■ EXERCISE GOAL
Begin the copy at the line containing "2026 NFL Hall" in the data below and end it at the line containing "consumer and retail", keeping each line exact and leaving out pictures.

■ THE DATA
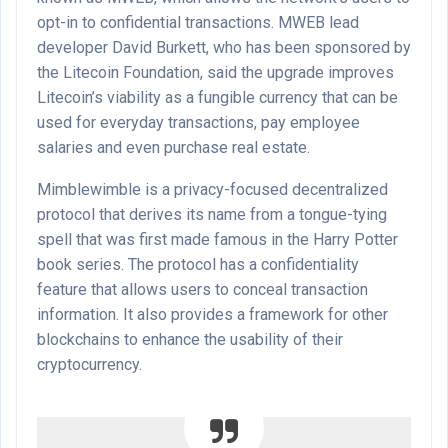
opt-in to confidential transactions. MWEB lead
developer David Burkett, who has been sponsored by
the Litecoin Foundation, said the upgrade improves
Litecoin’s viability as a fungible currency that can be
used for everyday transactions, pay employee
salaries and even purchase real estate.
Mimblewimble is a privacy-focused decentralized
protocol that derives its name from a tongue-tying
spell that was first made famous in the Harry Potter
book series. The protocol has a confidentiality
feature that allows users to conceal transaction
information. It also provides a framework for other
blockchains to enhance the usability of their
cryptocurrency.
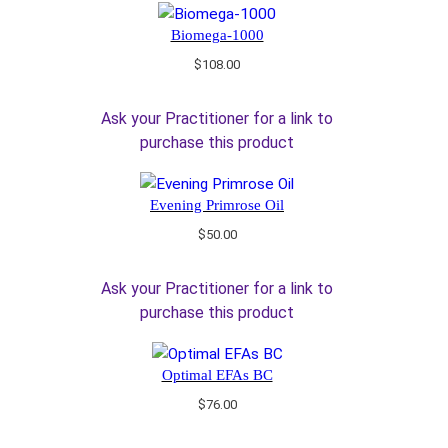
Biomega-1000
$
108.00
Ask your Practitioner for a link to
purchase this product
Evening Primrose Oil
$
50.00
Ask your Practitioner for a link to
purchase this product
Optimal EFAs BC
$
76.00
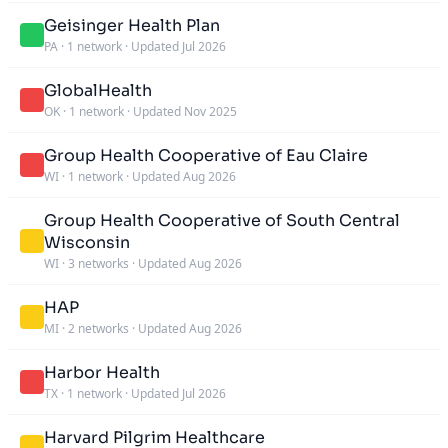
Geisinger Health Plan
PA
·
1 network
·
Updated Jul 2026
GlobalHealth
OK
·
1 network
·
Updated Nov 2025
Group Health Cooperative of Eau Claire
WI
·
1 network
·
Updated Aug 2026
Group Health Cooperative of South Central
Wisconsin
WI
·
3 networks
·
Updated Aug 2026
HAP
MI
·
2 networks
·
Updated Aug 2026
Harbor Health
TX
·
1 network
·
Updated Jul 2026
Harvard Pilgrim Healthcare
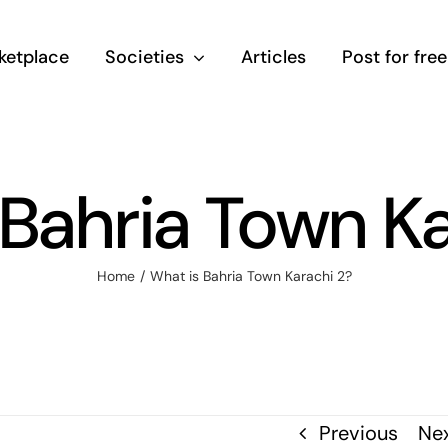
ketplace
Societies
Articles
Post for free
 Bahria Town Ka
Home
/
What is Bahria Town Karachi 2?
Previous
Ne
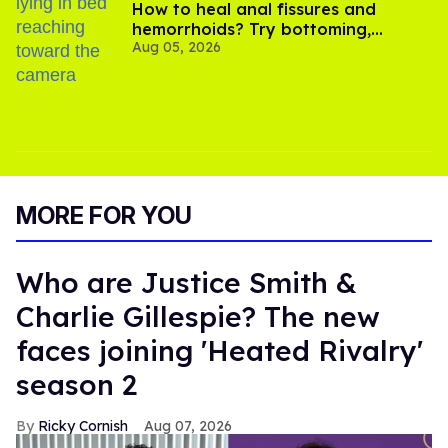
How to heal anal fissures and
hemorrhoids? Try bottoming,
Aug 05, 2026
experts say
MORE FOR YOU
Who are Justice Smith &
Charlie Gillespie? The new
faces joining 'Heated Rivalry'
season 2
Ricky Cornish
Aug 07, 2026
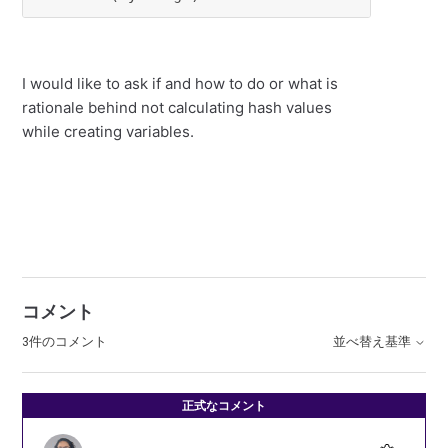
I would like to ask if and how to do or what is
rationale behind not calculating hash values
while creating variables.
コメント
3件のコメント
並べ替え基準
正式なコメント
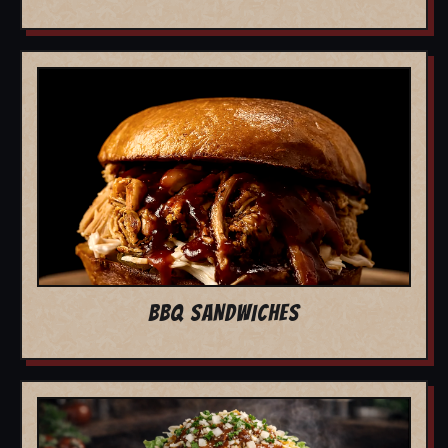
BBQ SANDWICHES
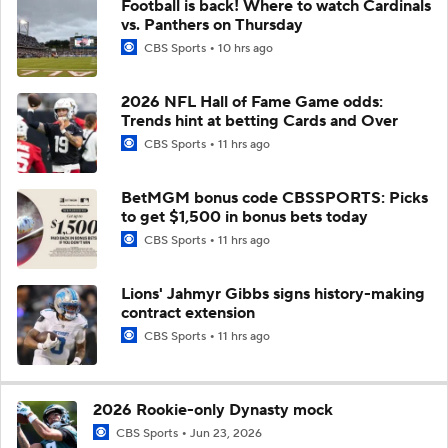
Football is back! Where to watch Cardinals
vs. Panthers on Thursday
CBS Sports
10 hrs ago
2026 NFL Hall of Fame Game odds:
Trends hint at betting Cards and Over
CBS Sports
11 hrs ago
BetMGM bonus code CBSSPORTS: Picks
to get $1,500 in bonus bets today
CBS Sports
11 hrs ago
Lions' Jahmyr Gibbs signs history-making
contract extension
CBS Sports
11 hrs ago
2026 Rookie-only Dynasty mock
CBS Sports
Jun 23, 2026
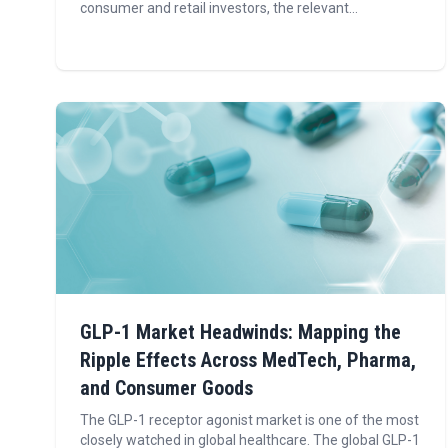
consumer and retail investors, the relevant...
GLP-1 Market Headwinds: Mapping the
Ripple Effects Across MedTech, Pharma,
and Consumer Goods
The GLP-1 receptor agonist market is one of the most
closely watched in global healthcare. The global GLP-1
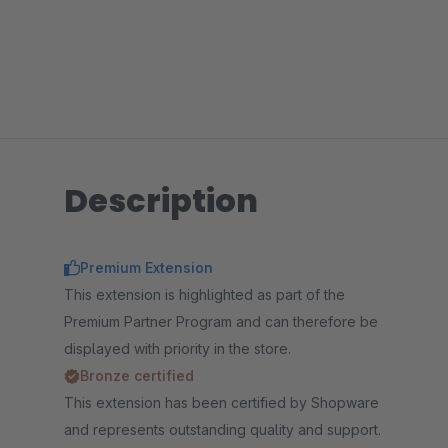
Description
Premium Extension
This extension is highlighted as part of the
Premium Partner Program and can therefore be
displayed with priority in the store.
Bronze certified
This extension has been certified by Shopware
and represents outstanding quality and support.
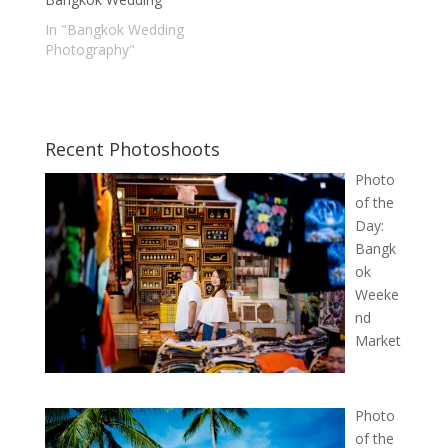
In "Bangkok Wedding
Photography"
Recent Photoshoots
Photo
of the
Day:
Bangk
ok
Weeke
nd
Market
Photo
of the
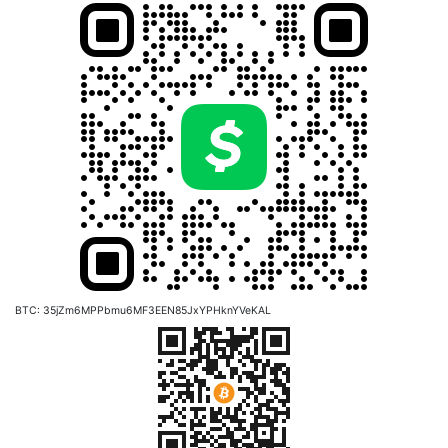
BTC: 35jZm6MPPbmu6MF3EEN85JxYPHknYVeKAL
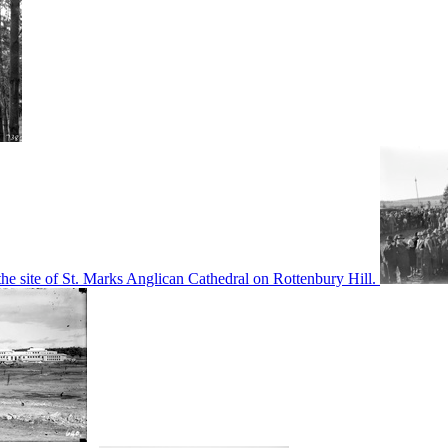
he site of St. Marks Anglican Cathedral on Rottenbury Hill.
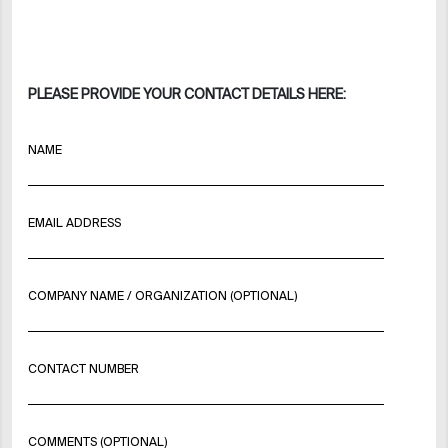
PLEASE PROVIDE YOUR CONTACT DETAILS HERE:
NAME
EMAIL ADDRESS
COMPANY NAME / ORGANIZATION (OPTIONAL)
CONTACT NUMBER
COMMENTS (OPTIONAL)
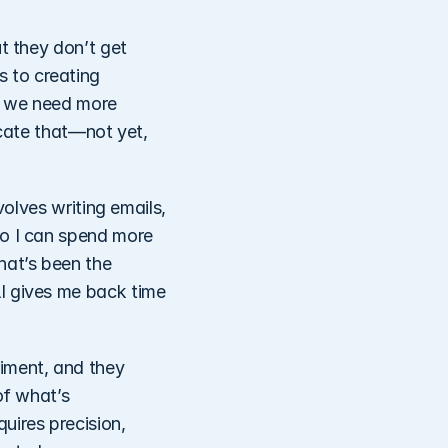
t they don’t get 
 to creating 
, we need more 
cate that—not yet, 
olves writing emails, 
o I can spend more 
at’s been the 
I gives me back time 
ment, and they 
f what’s 
ires precision,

■ REPLY
2026 NFL Hall of Fame Game odds:
Trends hint at betting Cards and Over
CBS Sports
11 hrs ago
BetMGM bonus code CBSSPORTS: Picks
to get $1,500 in bonus bets today
CBS Sports
11 hrs ago
Lions' Jahmyr Gibbs signs history-making
contract extension
CBS Sports
11 hrs ago
2026 Rookie-only Dynasty mock
CBS Sports
Jun 23, 2026
consumer and retail investors, the relevant...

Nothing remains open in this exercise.